# WHAT NEEDS TO BE DONE:
Please reproduce the entries exactly, skipping each picture.

# Page layout parsing data:
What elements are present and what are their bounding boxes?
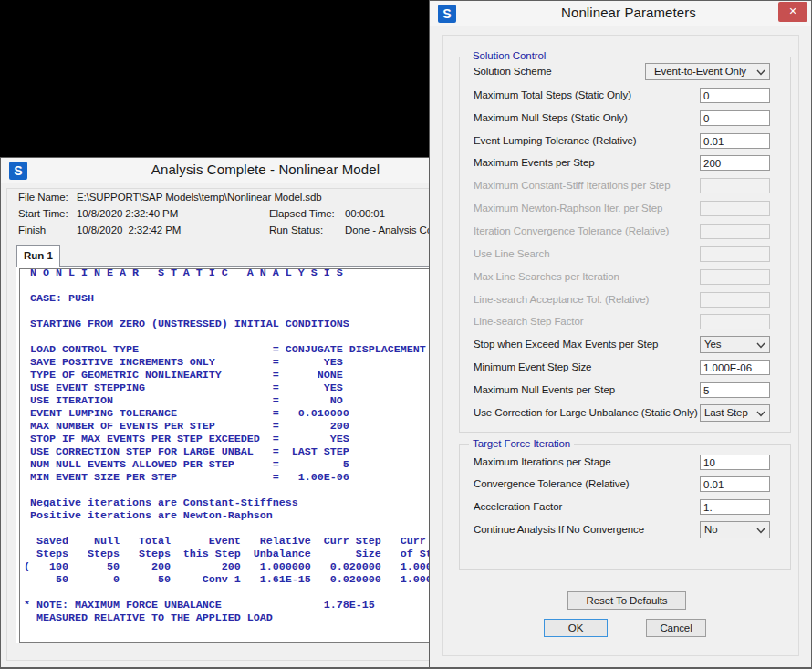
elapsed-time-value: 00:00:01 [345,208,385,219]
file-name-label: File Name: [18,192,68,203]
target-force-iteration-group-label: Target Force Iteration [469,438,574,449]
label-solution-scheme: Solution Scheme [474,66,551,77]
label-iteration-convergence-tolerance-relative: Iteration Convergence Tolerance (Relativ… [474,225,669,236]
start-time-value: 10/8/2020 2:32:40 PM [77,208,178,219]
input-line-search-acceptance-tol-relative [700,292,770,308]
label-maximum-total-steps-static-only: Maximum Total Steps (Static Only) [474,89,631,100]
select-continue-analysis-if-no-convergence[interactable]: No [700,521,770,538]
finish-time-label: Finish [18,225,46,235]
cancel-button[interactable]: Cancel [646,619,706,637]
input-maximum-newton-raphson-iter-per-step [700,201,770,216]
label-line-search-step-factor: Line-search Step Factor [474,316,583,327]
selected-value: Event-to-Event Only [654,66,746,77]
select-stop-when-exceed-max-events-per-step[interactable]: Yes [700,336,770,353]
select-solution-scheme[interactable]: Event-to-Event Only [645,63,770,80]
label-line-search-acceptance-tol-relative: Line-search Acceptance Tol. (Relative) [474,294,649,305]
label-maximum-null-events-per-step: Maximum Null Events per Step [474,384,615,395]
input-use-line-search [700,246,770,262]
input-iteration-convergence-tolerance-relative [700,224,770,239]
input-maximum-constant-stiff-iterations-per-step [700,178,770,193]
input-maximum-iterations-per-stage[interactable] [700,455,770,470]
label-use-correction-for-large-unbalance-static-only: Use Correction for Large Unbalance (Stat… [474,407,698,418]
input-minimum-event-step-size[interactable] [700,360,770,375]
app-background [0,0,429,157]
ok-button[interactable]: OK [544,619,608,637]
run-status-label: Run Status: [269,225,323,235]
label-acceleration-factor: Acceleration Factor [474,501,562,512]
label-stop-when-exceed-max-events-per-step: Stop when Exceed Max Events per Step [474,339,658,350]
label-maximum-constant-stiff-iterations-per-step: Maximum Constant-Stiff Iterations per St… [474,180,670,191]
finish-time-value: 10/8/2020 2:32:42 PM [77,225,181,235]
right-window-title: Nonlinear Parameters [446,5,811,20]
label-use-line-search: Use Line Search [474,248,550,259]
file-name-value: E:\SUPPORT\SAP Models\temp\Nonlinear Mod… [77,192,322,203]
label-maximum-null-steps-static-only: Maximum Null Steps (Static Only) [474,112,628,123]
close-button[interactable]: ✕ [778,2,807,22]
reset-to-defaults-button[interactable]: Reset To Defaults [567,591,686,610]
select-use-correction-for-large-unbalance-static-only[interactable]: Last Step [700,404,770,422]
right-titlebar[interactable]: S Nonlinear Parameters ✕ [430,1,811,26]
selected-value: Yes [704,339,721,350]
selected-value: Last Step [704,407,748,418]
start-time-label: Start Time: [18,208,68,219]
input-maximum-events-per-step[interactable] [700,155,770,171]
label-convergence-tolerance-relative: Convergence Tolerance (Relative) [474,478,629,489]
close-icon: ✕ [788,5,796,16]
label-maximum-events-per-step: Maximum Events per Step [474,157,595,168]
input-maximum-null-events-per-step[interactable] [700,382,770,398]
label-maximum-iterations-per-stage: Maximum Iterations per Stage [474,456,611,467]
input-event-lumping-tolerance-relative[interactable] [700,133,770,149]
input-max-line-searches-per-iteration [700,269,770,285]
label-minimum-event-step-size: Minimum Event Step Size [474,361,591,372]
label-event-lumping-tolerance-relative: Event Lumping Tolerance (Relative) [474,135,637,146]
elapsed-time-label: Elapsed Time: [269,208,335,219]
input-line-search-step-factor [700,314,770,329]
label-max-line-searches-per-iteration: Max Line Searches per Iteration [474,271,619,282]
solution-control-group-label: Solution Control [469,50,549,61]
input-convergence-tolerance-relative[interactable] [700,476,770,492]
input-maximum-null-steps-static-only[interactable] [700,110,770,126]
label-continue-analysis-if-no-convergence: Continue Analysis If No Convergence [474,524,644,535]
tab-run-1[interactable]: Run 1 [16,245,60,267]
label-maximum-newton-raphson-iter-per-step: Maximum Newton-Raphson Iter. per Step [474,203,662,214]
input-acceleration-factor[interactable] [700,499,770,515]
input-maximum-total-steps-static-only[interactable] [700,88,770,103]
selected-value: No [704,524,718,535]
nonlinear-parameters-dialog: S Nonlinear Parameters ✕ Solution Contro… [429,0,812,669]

# EXPECTED ANSWER:
What elements are present and what are their bounding boxes?
elapsed-time-value: 00:00:01 [345,208,385,219]
file-name-label: File Name: [18,192,68,203]
target-force-iteration-group-label: Target Force Iteration [469,438,574,449]
label-solution-scheme: Solution Scheme [474,66,551,77]
label-iteration-convergence-tolerance-relative: Iteration Convergence Tolerance (Relativ… [474,225,669,236]
start-time-value: 10/8/2020 2:32:40 PM [77,208,178,219]
input-line-search-acceptance-tol-relative [700,292,770,308]
label-maximum-total-steps-static-only: Maximum Total Steps (Static Only) [474,89,631,100]
select-continue-analysis-if-no-convergence[interactable]: No [700,521,770,538]
finish-time-label: Finish [18,225,46,235]
cancel-button[interactable]: Cancel [646,619,706,637]
input-maximum-newton-raphson-iter-per-step [700,201,770,216]
label-line-search-step-factor: Line-search Step Factor [474,316,583,327]
selected-value: Event-to-Event Only [654,66,746,77]
select-stop-when-exceed-max-events-per-step[interactable]: Yes [700,336,770,353]
select-solution-scheme[interactable]: Event-to-Event Only [645,63,770,80]
label-line-search-acceptance-tol-relative: Line-search Acceptance Tol. (Relative) [474,294,649,305]
label-maximum-null-events-per-step: Maximum Null Events per Step [474,384,615,395]
input-use-line-search [700,246,770,262]
input-iteration-convergence-tolerance-relative [700,224,770,239]
input-maximum-constant-stiff-iterations-per-step [700,178,770,193]
input-maximum-iterations-per-stage[interactable] [700,455,770,470]
label-use-correction-for-large-unbalance-static-only: Use Correction for Large Unbalance (Stat… [474,407,698,418]
input-minimum-event-step-size[interactable] [700,360,770,375]
app-background [0,0,429,157]
ok-button[interactable]: OK [544,619,608,637]
run-status-label: Run Status: [269,225,323,235]
label-acceleration-factor: Acceleration Factor [474,501,562,512]
label-stop-when-exceed-max-events-per-step: Stop when Exceed Max Events per Step [474,339,658,350]
label-maximum-constant-stiff-iterations-per-step: Maximum Constant-Stiff Iterations per St… [474,180,670,191]
finish-time-value: 10/8/2020 2:32:42 PM [77,225,181,235]
right-window-title: Nonlinear Parameters [446,5,811,20]
label-use-line-search: Use Line Search [474,248,550,259]
file-name-value: E:\SUPPORT\SAP Models\temp\Nonlinear Mod… [77,192,322,203]
label-maximum-null-steps-static-only: Maximum Null Steps (Static Only) [474,112,628,123]
close-button[interactable]: ✕ [778,2,807,22]
reset-to-defaults-button[interactable]: Reset To Defaults [567,591,686,610]
select-use-correction-for-large-unbalance-static-only[interactable]: Last Step [700,404,770,422]
right-titlebar[interactable]: S Nonlinear Parameters ✕ [430,1,811,26]
selected-value: Yes [704,339,721,350]
selected-value: Last Step [704,407,748,418]
start-time-label: Start Time: [18,208,68,219]
input-maximum-events-per-step[interactable] [700,155,770,171]
label-convergence-tolerance-relative: Convergence Tolerance (Relative) [474,478,629,489]
close-icon: ✕ [788,5,796,16]
label-maximum-events-per-step: Maximum Events per Step [474,157,595,168]
input-maximum-null-events-per-step[interactable] [700,382,770,398]
label-maximum-iterations-per-stage: Maximum Iterations per Stage [474,456,611,467]
input-event-lumping-tolerance-relative[interactable] [700,133,770,149]
input-max-line-searches-per-iteration [700,269,770,285]
label-minimum-event-step-size: Minimum Event Step Size [474,361,591,372]
label-event-lumping-tolerance-relative: Event Lumping Tolerance (Relative) [474,135,637,146]
elapsed-time-label: Elapsed Time: [269,208,335,219]
input-line-search-step-factor [700,314,770,329]
label-max-line-searches-per-iteration: Max Line Searches per Iteration [474,271,619,282]
solution-control-group-label: Solution Control [469,50,549,61]
input-convergence-tolerance-relative[interactable] [700,476,770,492]
input-maximum-null-steps-static-only[interactable] [700,110,770,126]
label-continue-analysis-if-no-convergence: Continue Analysis If No Convergence [474,524,644,535]
tab-run-1[interactable]: Run 1 [16,245,60,267]
label-maximum-newton-raphson-iter-per-step: Maximum Newton-Raphson Iter. per Step [474,203,662,214]
input-acceleration-factor[interactable] [700,499,770,515]
input-maximum-total-steps-static-only[interactable] [700,88,770,103]
selected-value: No [704,524,718,535]
nonlinear-parameters-dialog: S Nonlinear Parameters ✕ Solution Contro… [429,0,812,669]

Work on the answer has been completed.